We will specify here that this presumption concerns a life annuity sale to one's child or, more precisely, to a successor in the direct line, i.e. the presumptive heir on the date of the deed of alienation. The presumption applies in the case of a life annuity sale to a grandson if the grandson's father is deceased at the time of the sale. Conversely, if the grandson's father is still alive, the life annuity sale by the grandfather will not be irrefutably reclassified as a gift.
With this presumption of gift, the legislator wanted to avoid any risk of a gift disguised as a life annuity sale. In fact, depending on the donor's assets, it may be more attractive to pay transfer tax for consideration than transfer tax for free. If this is indeed the case, it will be in the interests of both parties for tax purposes to sell the property as a life annuity, without the vendor claiming payment of the life annuity or enjoying the usufruct. To avoid this, a life annuity sale to one's children will always be treated as a gift.
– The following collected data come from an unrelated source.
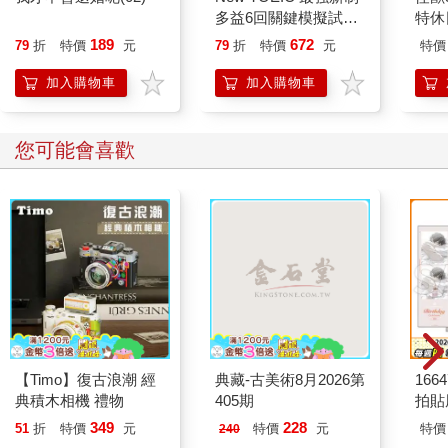
多益6回關鍵模擬試題
特休
大全：全面制霸聽力＋
加購
189
672
79
折
特價
元
79
折
特價
元
特價
閱讀所有考題，奪下黃
金證書勢不可當（題本
加入購物車
加入購物車
＋解析雙書裝）(附QR
Code線上音檔)
您可能會喜歡
【Timo】復古浪潮 經
典藏-古美術8月2026第
1664
典積木相機 禮物
405期
拍貼
349
228
51
折
特價
元
特價
元
特價
240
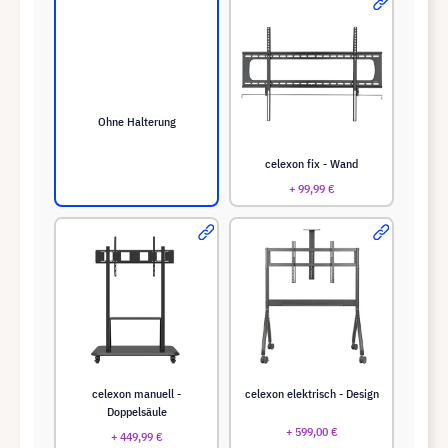
Ohne Halterung
celexon fix - Wand
+ 99,99 €
celexon manuell -
celexon elektrisch - Design
Doppelsäule
+ 599,00 €
+ 449,99 €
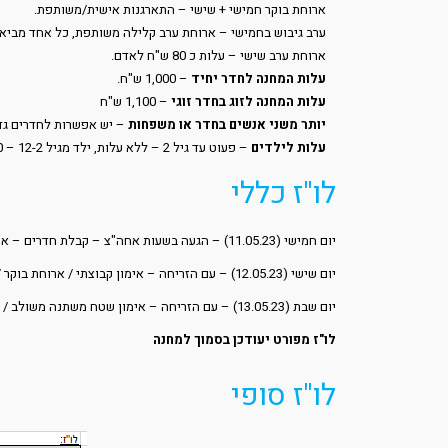
ארוחת בוקר חמישי + שישי – התארגנות אישית/משותפת.
ערב גיבוש בחמישי – ארוחת ערב קלילה משותפת, כל אחד מביא 
ארוחת ערב שישי – עלות כ 80 ש"ח לאדם.
עלות המחנה לחדר יחיד
– 1,000 ש"ח.
עלות המחנה לזוג בחדר זוגי
– 1,100 ש"ח
יותר משני אנשים בחדר או משפחות
– יש אפשרות לחדרים גדולים –
עלות לילדים
– פעוט עד גיל 2 – ללא עלות, ילד מגיל 12-2 – 200 ₪ למחנה, בוגר מעל לגיל 12 – 250 ₪ למחנה.
לו"ז כללי
יום חמישי (11.05.23) – הגעה בשעות אחה"צ – קבלת חדרים – אימון קבוצתי – ארוחת ערב קלילה משותפת, כל אחד מביא משהו קטן.
יום שישי (12.05.23) – עם הזריחה – אימון קבוצתי / ארוחת בוקר / בצהריים אימון פונקציונאלי + פילאטיס / ארוחת ערב עם שתיה וחידונים (כ-80 ש"ח לאדם לארוחת ערב קייטרינג)
יום שבת (13.05.23) – עם הזריחה – אימון שטח משתנה משולב / ארוחת בוקר / לקראת הצהריים אימון כש"ג דרך משחקים
לו"ז מפורט יעודכן בסמוך למחנה
לו"ז סופי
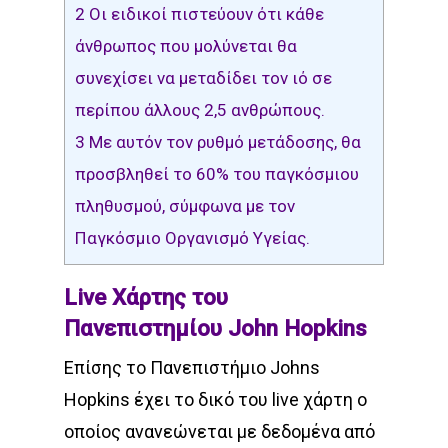
2
Οι ειδικοί πιστεύουν ότι κάθε
άνθρωπος που μολύνεται θα
συνεχίσει να μεταδίδει τον ιό σε
περίπου άλλους 2,5 ανθρώπους.
3
Με αυτόν τον ρυθμό μετάδοσης, θα
προσβληθεί το 60% του παγκόσμιου
πληθυσμού, σύμφωνα με τον
Παγκόσμιο Οργανισμό Υγείας.
Live Χάρτης του
Πανεπιστημίου John Hopkins
Επίσης το Πανεπιστήμιο Johns
Hopkins έχει το δικό του live χάρτη ο
οποίος ανανεώνεται με δεδομένα από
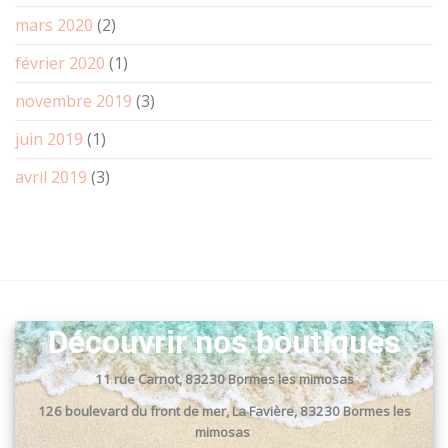
mars 2020
(2)
février 2020
(1)
novembre 2019
(3)
juin 2019
(1)
avril 2019
(3)
Découvrir nos boutiques
11 rue Carnot, 83230 Bormes les mimosas
126 boulevard du front de mer, La Favière, 83230 Bormes les
mimosas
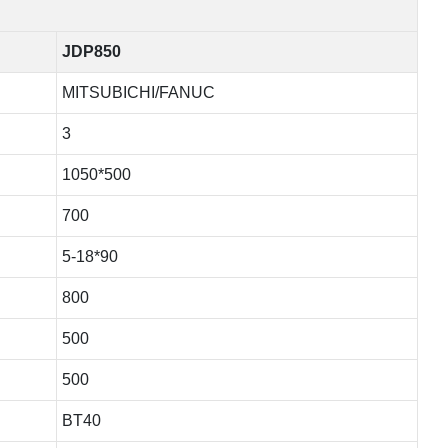
JDP850
MITSUBICHI/FANUC
3
1050*500
700
5-18*90
800
500
500
BT40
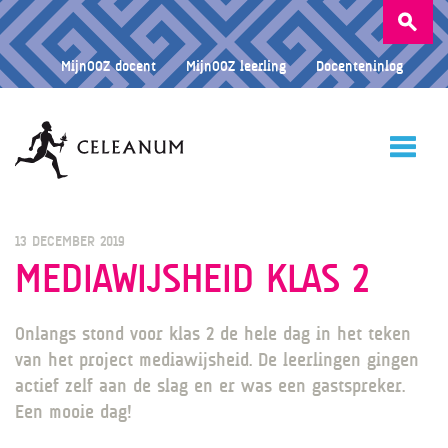
Zoeken
naar:
MijnOOZ docent
MijnOOZ leerling
Docenteninlog
HOME
13 DECEMBER 2019
MEDIAWIJSHEID KLAS 2
CELEANUM
Onlangs stond voor klas 2 de hele dag in het teken
van het project mediawijsheid. De leerlingen gingen
actief zelf aan de slag en er was een gastspreker.
ONDERWIJS
Een mooie dag!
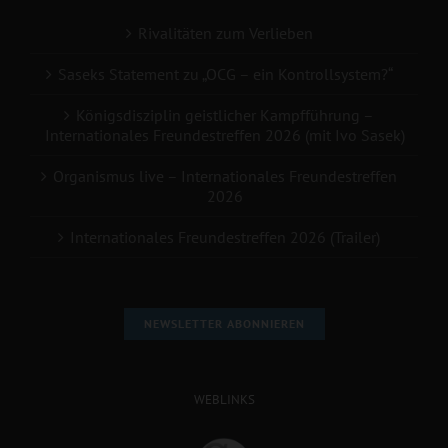
Rivalitäten zum Verlieben
Saseks Statement zu „OCG – ein Kontrollsystem?“
Königsdisziplin geistlicher Kampfführung –
Internationales Freundestreffen 2026 (mit Ivo Sasek)
Organismus live – Internationales Freundestreffen
2026
Internationales Freundestreffen 2026 (Trailer)
NEWSLETTER ABONNIEREN
WEBLINKS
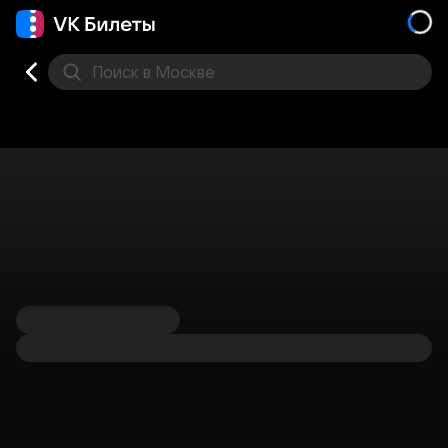
Поиск
в Москве
Места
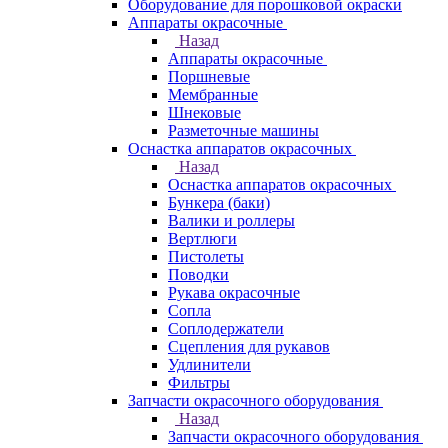
Оборудование для порошковой окраски
Аппараты окрасочные
Назад
Аппараты окрасочные
Поршневые
Мембранные
Шнековые
Разметочные машины
Оснастка аппаратов окрасочных
Назад
Оснастка аппаратов окрасочных
Бункера (баки)
Валики и роллеры
Вертлюги
Пистолеты
Поводки
Рукава окрасочные
Сопла
Соплодержатели
Сцепления для рукавов
Удлинители
Фильтры
Запчасти окрасочного оборудования
Назад
Запчасти окрасочного оборудования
Furthermore, without this reclassification as a gift, it would be easy for the life annuity vendor to favour one child over another. It should be remembered that under current French law, it is not possible to exhort one's children (except to squander one's assets or in cases of indignity). Thus, by automatically reclassifying a life annuity sale to an heir in the direct line as a gift, the legislator is simplifying an action in reduction to reconstitute the reserves of the injured heirs.
The risk for the purchaser of a life annuity, if he or she is a direct successor to the seller, is that the value of the property transferred to him or her exceeds the available portion (the portion of the deceased's estate that is freely transferable), which would result in a reduction in the value of the presumed gift.
However, this irrebuttable presumption can be set aside. Case law holds that the presumption can be set aside when the life annuity sale is made to a company in which a reservataire heir is a partner.